There are now keyword arguments in the calculator. “KPOINT_GRID” are the density at which we sample the inverse space. “h” is the grid spacing of our mesh basis set. “TOL_SCF” is the convergence criteria for SCF cycle. “RELAX_FLAG” is just telling it we want to perform a structural relaxtion. You will need to specify parameters or keyword arguments prior to running DFT calculations. If you are using LDA or GGA_PBE as exchange correlation functionals, you will need to run convergence tests on KPOINT_GRID and h(mesh spacing).

Let’s run it (don’t do this normally on headnode.) Note that it has made lots of output files. “SPARC.out” is the main one.

At the top are the settings. Many of these are defaults we did not enter. Next we See Self Consistent Field blocks. These are converging the electron density of the structure. Once converged it gets the energy and forces (electronic relaxtion), then moves the atoms down the potential energy surface (ionic relaxtion).

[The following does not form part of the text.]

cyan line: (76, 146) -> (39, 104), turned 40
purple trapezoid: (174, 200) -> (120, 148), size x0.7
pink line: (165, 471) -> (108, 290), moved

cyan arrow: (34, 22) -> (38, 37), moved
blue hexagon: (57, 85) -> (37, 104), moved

5.3.1.2.1. Important Note:#

A calculation with higher number of k points and/or higher value of mesh spacing will be more accurate. Sometimes, you will come across convergence issues while running calculations. In such cases, you can look at your main output file (*.out) that saves the energies of each SCF cycle and find out where it breaks. There might be a warning for example:

“WARNING: SCF#1 did not converge to desired accuracy!”

You can play around with input mixing parameters of SPARC in such cases. Some parameters that can be modified if SCF is not converging are:

MIXING_VARIABLE, MIXING_PARAMETER, MIXING_HISTORY, MIXING_PRECOND, CHEB_DEGRESS

More information about the input parameters can be found in the SPARC manual that is available on GitHub (link).

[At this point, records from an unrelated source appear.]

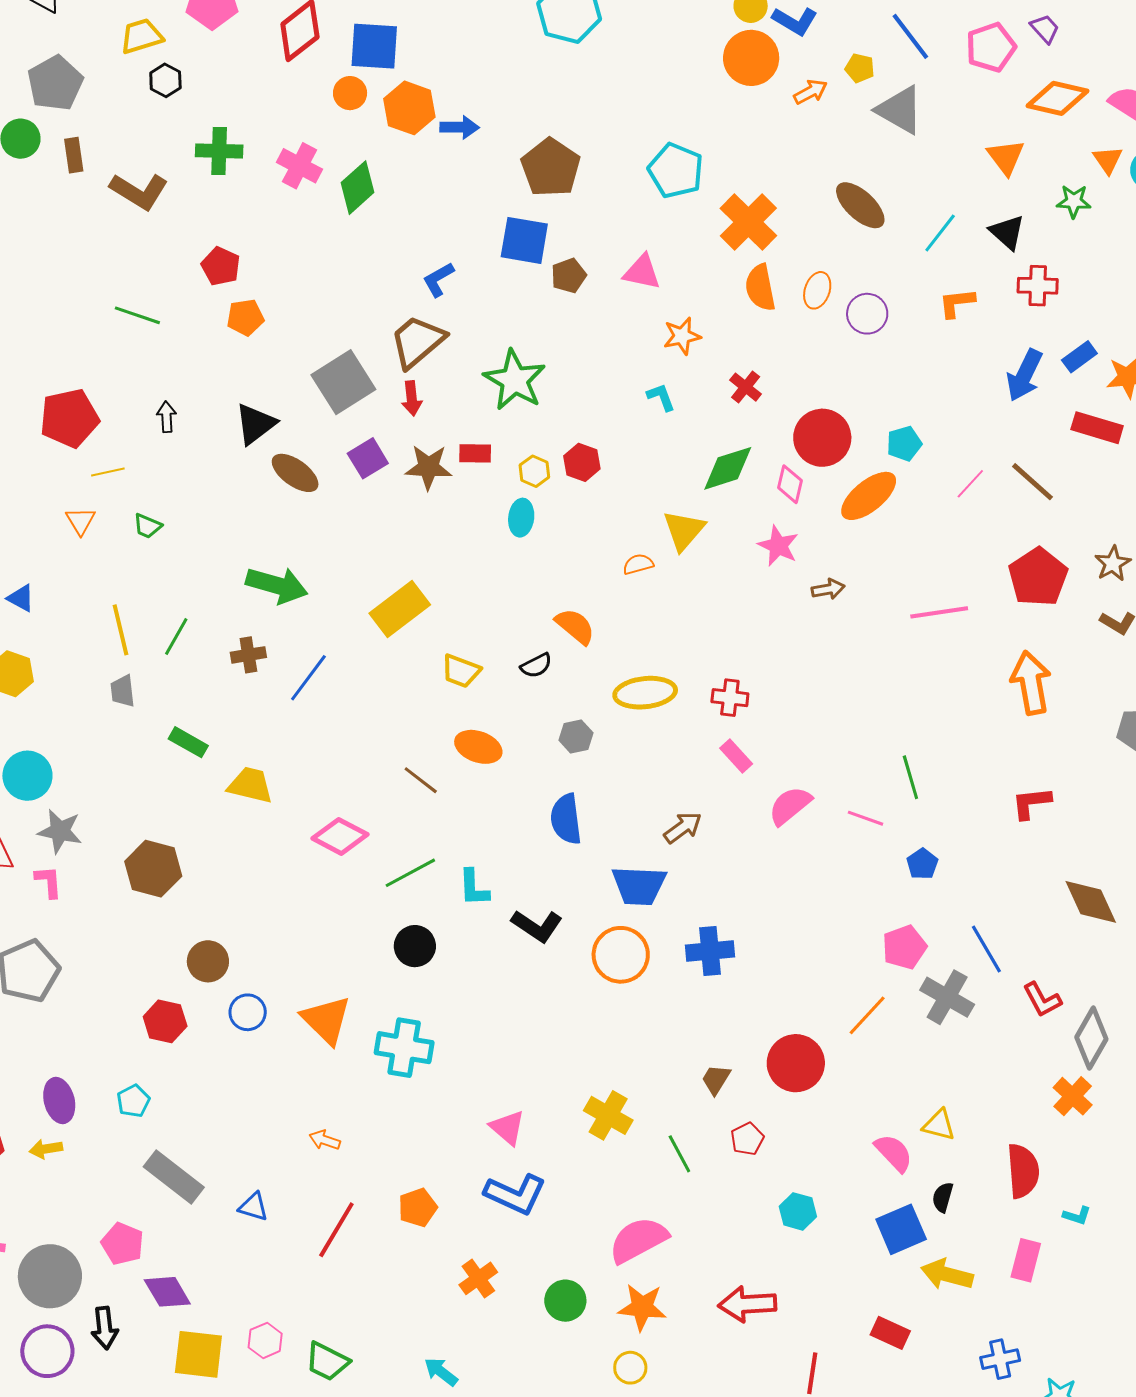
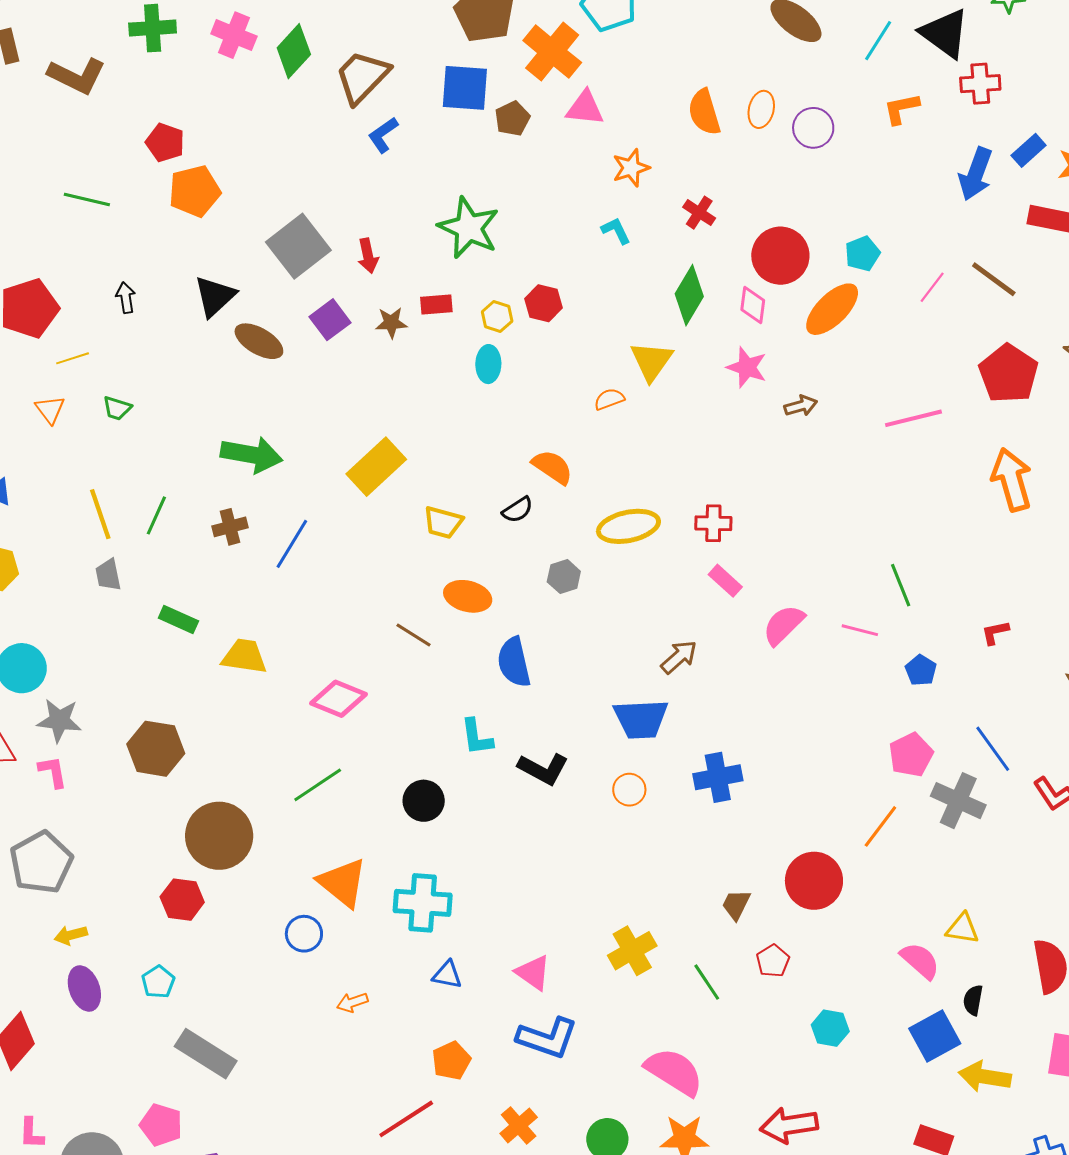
orange cross: (748, 222) -> (552, 52), moved
black triangle: (1007, 232) -> (945, 33), size x1.4
orange pentagon: (245, 317) -> (195, 191), size x1.4
brown trapezoid: (417, 342) -> (362, 77), moved
brown star: (428, 467) -> (391, 323), size x0.7
green diamond: (728, 468) -> (689, 295), turned -36
red L-shape: (1031, 803) -> (995, 633), moved, size x0.7
blue semicircle: (566, 819) -> (514, 662), moved
green line: (410, 873) -> (318, 785), moved
orange circle: (621, 955) -> (629, 790), size x0.6
brown circle: (208, 961) -> (219, 836), size x1.6
blue circle: (248, 1012) -> (304, 934), moved
yellow cross: (608, 1115) -> (632, 951), turned 36
orange arrow: (325, 1140) -> (352, 1002), turned -32
yellow arrow: (46, 1149) -> (71, 935), moved
blue triangle: (253, 1207) -> (447, 975), moved
red line: (336, 1230) -> (406, 1119), moved, turned 32
pink semicircle: (638, 1240) -> (674, 1072), turned 66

5.3.1.3. Submitting DFT calculations#

Let’s copy in our sparc python script and SLURM batch file. Modify the SLURM file to source the SPARC environment and run the script. The SLURM script should have the following lines:

source /path/to/packages/sparc_env.sh
python calc_sparc.py

5.3.1.4. What is SPARC doing?#

In a broad sense, SPARC is solving the schrodinger equation very approximately. It is doing this through an iterative calculation. You begin with some initial guess of the electron density, then refine that by minimizing the energy. Once you’ve hit some convergence criteria, you terminate this, then you can calculate the energy and forces.

5.3.1.5. Exercise:#

  1. Clone the SPARC and sprac-dft-api repository from GitHub and set up an environment for running calculations in SPARC on PACE.

  2. Write a script to build a Platinum bulk crystal and run a single-point DFT calculation in SPARC.